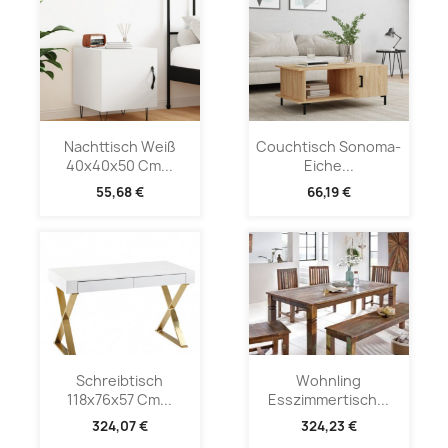
Nachttisch Weiß
Couchtisch Sonoma-
40x40x50 Cm...
Eiche...
55,68 €
66,19 €
Schreibtisch
Wohnling
118x76x57 Cm...
Esszimmertisch...
324,07 €
324,23 €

Work to be completed: Return every entry unchanged and skip the pictures.

Solution:
Nachttisch Weiß
Couchtisch Sonoma-
40x40x50 Cm...
Eiche...
55,68 €
66,19 €
Schreibtisch
Wohnling
118x76x57 Cm...
Esszimmertisch...
324,07 €
324,23 €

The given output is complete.